WORK ORDER —
Which lines of the data below hold "dazu"? Copy each of them.

*** INFORMATION ***

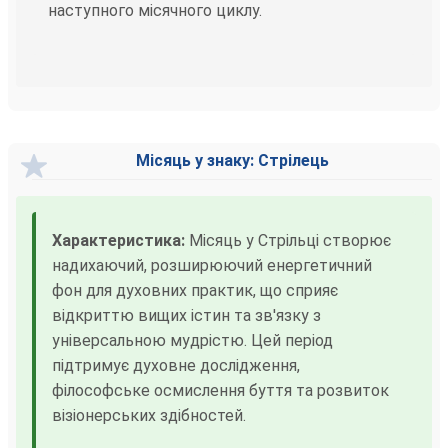
наступного місячного циклу.
Місяць у знаку: Стрілець
Характеристика:
Місяць у Стрільці створює
надихаючий, розширюючий енергетичний
фон для духовних практик, що сприяє
відкриттю вищих істин та зв'язку з
універсальною мудрістю. Цей період
підтримує духовне дослідження,
філософське осмислення буття та розвиток
візіонерських здібностей.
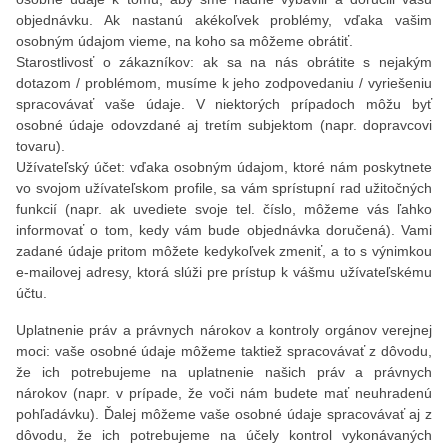
objednávku. Ak nastanú akékoľvek problémy, vďaka vašim
osobným údajom vieme, na koho sa môžeme obrátiť.
Starostlivosť o zákazníkov: ak sa na nás obrátite s nejakým
dotazom / problémom, musíme k jeho zodpovedaniu / vyriešeniu
spracovávať vaše údaje. V niektorých prípadoch môžu byť
osobné údaje odovzdané aj tretím subjektom (napr. dopravcovi
tovaru).
Užívateľský účet: vďaka osobným údajom, ktoré nám poskytnete
vo svojom užívateľskom profile, sa vám sprístupní rad užitočných
funkcií (napr. ak uvediete svoje tel. číslo, môžeme vás ľahko
informovať o tom, kedy vám bude objednávka doručená). Vami
zadané údaje pritom môžete kedykoľvek zmeniť, a to s výnimkou
e-mailovej adresy, ktorá slúži pre prístup k vášmu užívateľskému
účtu.
Uplatnenie práv a právnych nárokov a kontroly orgánov verejnej
moci: vaše osobné údaje môžeme taktiež spracovávať z dôvodu,
že ich potrebujeme na uplatnenie našich práv a právnych
nárokov (napr. v prípade, že voči nám budete mať neuhradenú
pohľadávku). Ďalej môžeme vaše osobné údaje spracovávať aj z
dôvodu, že ich potrebujeme na účely kontrol vykonávaných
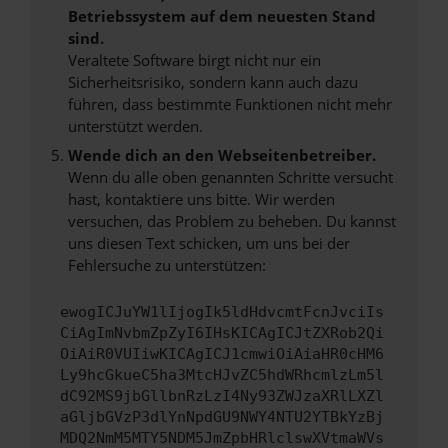
Betriebssystem auf dem neuesten Stand
sind.
Veraltete Software birgt nicht nur ein
Sicherheitsrisiko, sondern kann auch dazu
führen, dass bestimmte Funktionen nicht mehr
unterstützt werden.
Wende dich an den Webseitenbetreiber.
Wenn du alle oben genannten Schritte versucht
hast, kontaktiere uns bitte. Wir werden
versuchen, das Problem zu beheben. Du kannst
uns diesen Text schicken, um uns bei der
Fehlersuche zu unterstützen:
ewogICJuYW1lIjogIk5ldHdvcmtFcnJvciIs
CiAgImNvbmZpZyI6IHsKICAgICJtZXRob2Qi
OiAiR0VUIiwKICAgICJ1cmwiOiAiaHR0cHM6
Ly9hcGkueC5ha3MtcHJvZC5hdWRhcmlzLm5l
dC92MS9jbGllbnRzLzI4Ny93ZWJzaXRlLXZl
aGljbGVzP3dlYnNpdGU9NWY4NTU2YTBkYzBj
MDQ2NmM5MTY5NDM5JmZpbHRlclswXVtmaWVs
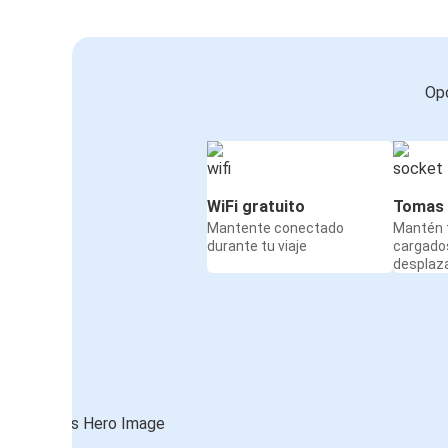
Opc
WiFi gratuito
Tomas 
Mantente conectado
Mantén t
durante tu viaje
cargado
desplaz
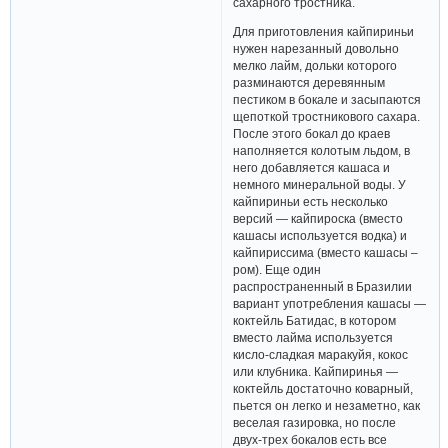
сахарного тростника.
Для приготовления кайпириньи
нужен нарезанный довольно
мелко лайм, дольки которого
разминаются деревянным
пестиком в бокале и засыпаются
щепоткой тростникового сахара.
После этого бокал до краев
наполняется колотым льдом, в
него добавляется кашаса и
немного минеральной воды. У
кайпириньи есть несколько
версий — кайпироска (вместо
кашасы используется водка) и
кайпириссима (вместо кашасы –
ром). Еще один
распространенный в Бразилии
вариант употребления кашасы —
коктейль Батидас, в котором
вместо лайма используется
кисло-сладкая маракуйя, кокос
или клубника. Кайпиринья —
коктейль достаточно коварный,
пьется он легко и незаметно, как
веселая газировка, но после
двух-трех бокалов есть все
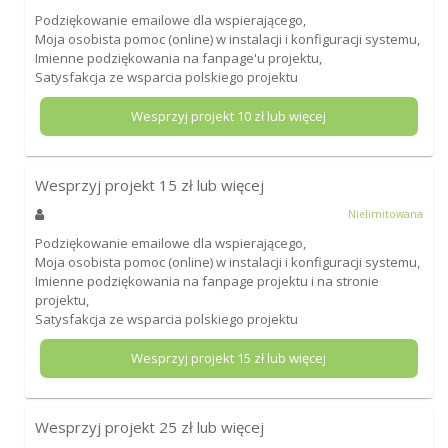
Podziękowanie emailowe dla wspierającego,
Moja osobista pomoc (online) w instalacji i konfiguracji systemu,
Imienne podziękowania na fanpage'u projektu,
Satysfakcja ze wsparcia polskiego projektu
Wesprzyj projekt
10
zł lub więcej
Wesprzyj projekt
15
zł lub więcej
Nielimitowana
Podziękowanie emailowe dla wspierającego,
Moja osobista pomoc (online) w instalacji i konfiguracji systemu,
Imienne podziękowania na fanpage projektu i na stronie
projektu,
Satysfakcja ze wsparcia polskiego projektu
Wesprzyj projekt
15
zł lub więcej
Wesprzyj projekt
25
zł lub więcej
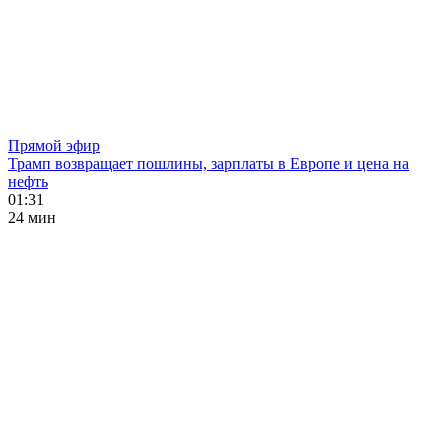
Прямой эфир
Трамп возвращает пошлины, зарплаты в Европе и цена на
нефть
01:31
24 мин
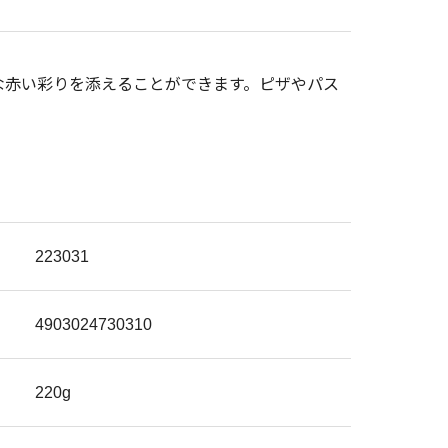
な赤い彩りを添えることができます。ピザやパス
223031
4903024730310
220g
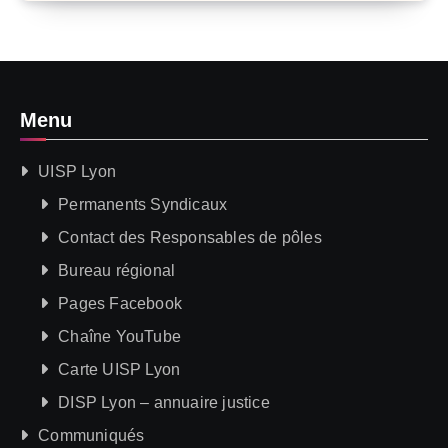
Menu
UISP Lyon
Permanents Syndicaux
Contact des Responsables de pôles
Bureau régional
Pages Facebook
Chaîne YouTube
Carte UISP Lyon
DISP Lyon – annuaire justice
Communiqués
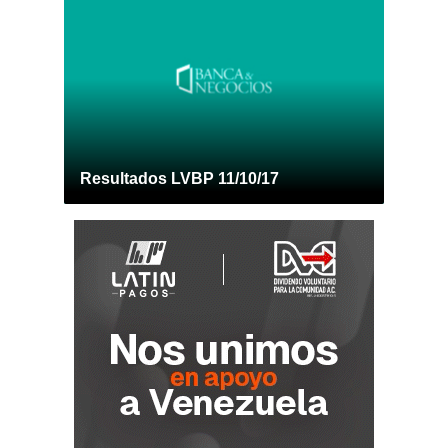
Resultados LVBP 11/10/17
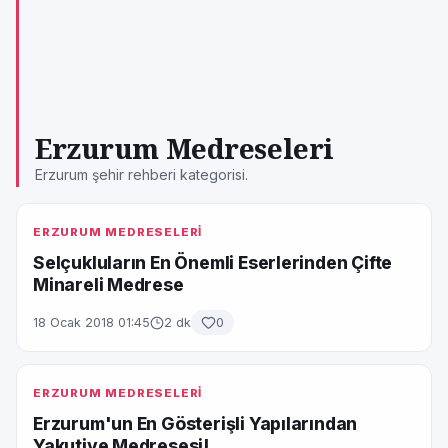
Erzurum Medreseleri
Erzurum şehir rehberi kategorisi.
ERZURUM MEDRESELERİ
Selçukluların En Önemli Eserlerinden Çifte
Minareli Medrese
18 Ocak 2018 01:45
2 dk
0
ERZURUM MEDRESELERİ
Erzurum'un En Gösterişli Yapılarından
Yakutiye Medresesi!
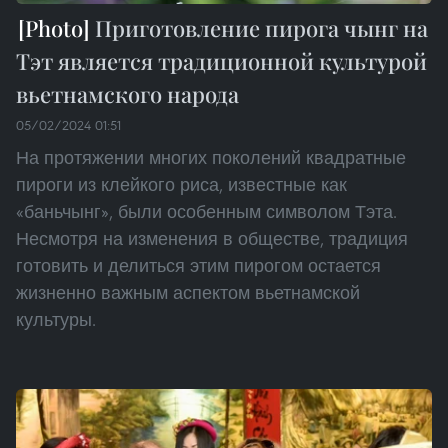
Приготовление пирога чынг на
Тэт является традиционной культурой
вьетнамского народа
05/02/2024 01:51
На протяжении многих поколений квадратные
пироги из клейкого риса, известные как
«баньчынг», были особенным символом Тэта.
Несмотря на изменения в обществе, традиция
готовить и делиться этим пирогом остается
жизненно важным аспектом вьетнамской
культуры.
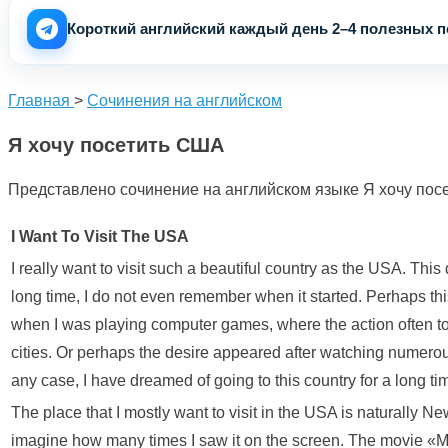
Короткий английский каждый день 2–4 полезных по
Главная
>
Сочинения на английском
Я хочу посетить США
Представлено сочинение на английском языке Я хочу посет
I Want To Visit The USA
I really want to visit such a beautiful country as the USA. This 
long time, I do not even remember when it started. Perhaps t
when I was playing computer games, where the action often t
cities. Or perhaps the desire appeared after watching numerou
any case, I have dreamed of going to this country for a long ti
The place that I mostly want to visit in the USA is naturally New Y
imagine how many times I saw it on the screen. The movie «M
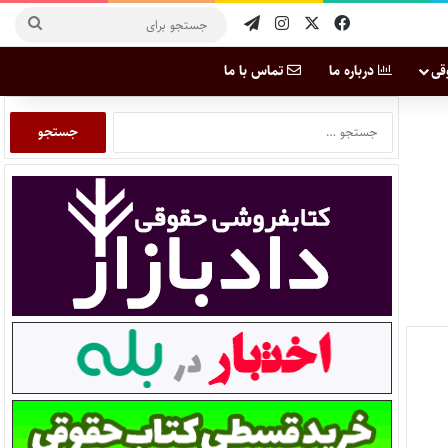
قی
درباره ما
تماس با ما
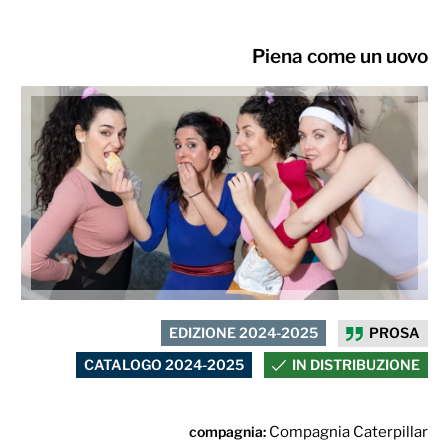
Piena come un uovo
EDIZIONE 2024-2025
PROSA
CATALOGO 2024-2025
IN DISTRIBUZIONE
compagnia:
Compagnia Caterpillar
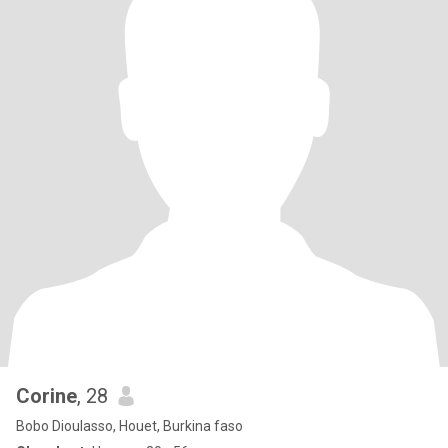
Corine
, 28
Bobo Dioulasso, Houet, Burkina faso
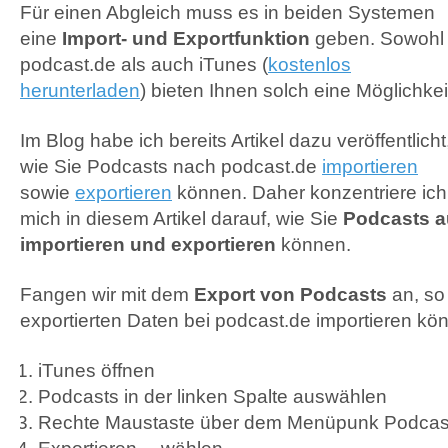
Für einen Abgleich muss es in beiden Systemen
eine
Import- und Exportfunktion
geben. Sowohl
podcast.de als auch iTunes (
kostenlos
herunterladen
) bieten Ihnen solch eine Möglichkei
Im Blog habe ich bereits Artikel dazu veröffentlicht
wie Sie Podcasts nach podcast.de
importieren
sowie
exportieren
können. Daher konzentriere ich
mich in diesem Artikel darauf, wie Sie
Podcasts a
importieren und exportieren
können.
Fangen wir mit dem
Export von Podcasts
an, so
exportierten Daten bei podcast.de importieren kö
iTunes öffnen
Podcasts in der linken Spalte auswählen
Rechte Maustaste über dem Menüpunk Podcas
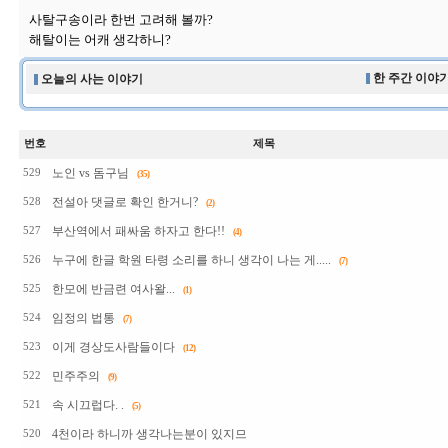
사탈구송이라 한번 고려해 볼까?
해탈이는 어캐 생각하니?
한 주간 이야기
오늘의 사는 이야기
번호
제목
노인 vs 돔구님
529
(35)
전설아 댓글로 확인 한거니?
528
(2)
부산역에서 패싸움 하자고 한다!!
527
(4)
누구에 한글 학원 타령 소리를 하니 생각이 나는 게.....
526
(7)
한모에 반금련 여사왈...
525
(1)
임정의 법통
524
(7)
이게 경상도사람들이다
523
(12)
민주주의
522
(9)
속 시끄럽다. .
521
(5)
4천이라 하니까 생각나는분이 있지므
520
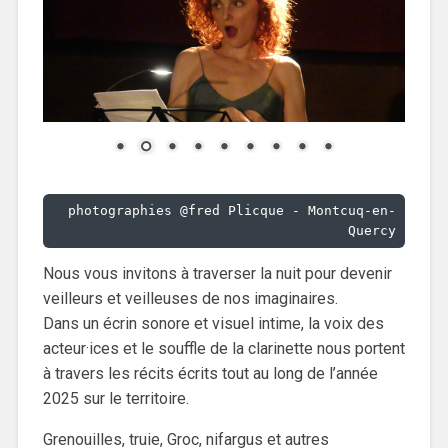
 photographies @fred Plicque - Montcuq-en-
Quercy
Nous vous invitons à traverser la nuit pour devenir
veilleurs et veilleuses de nos imaginaires.
Dans un écrin sonore et visuel intime, la voix des
acteur·ices et le souffle de la clarinette nous portent
à travers les récits écrits tout au long de l’année
2025 sur le territoire.
Grenouilles, truie, Groc, nifargus et autres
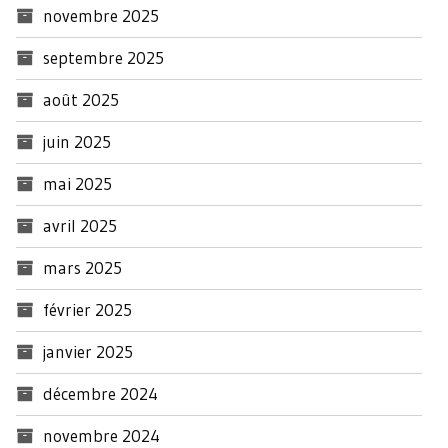
novembre 2025
septembre 2025
août 2025
juin 2025
mai 2025
avril 2025
mars 2025
février 2025
janvier 2025
décembre 2024
novembre 2024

*** End of INFORMATION ***

OUTPUT OF THE EXERCISE —
Sicherheitsrisiko, sondern kann auch dazu
Im Blog habe ich bereits Artikel dazu veröffentlicht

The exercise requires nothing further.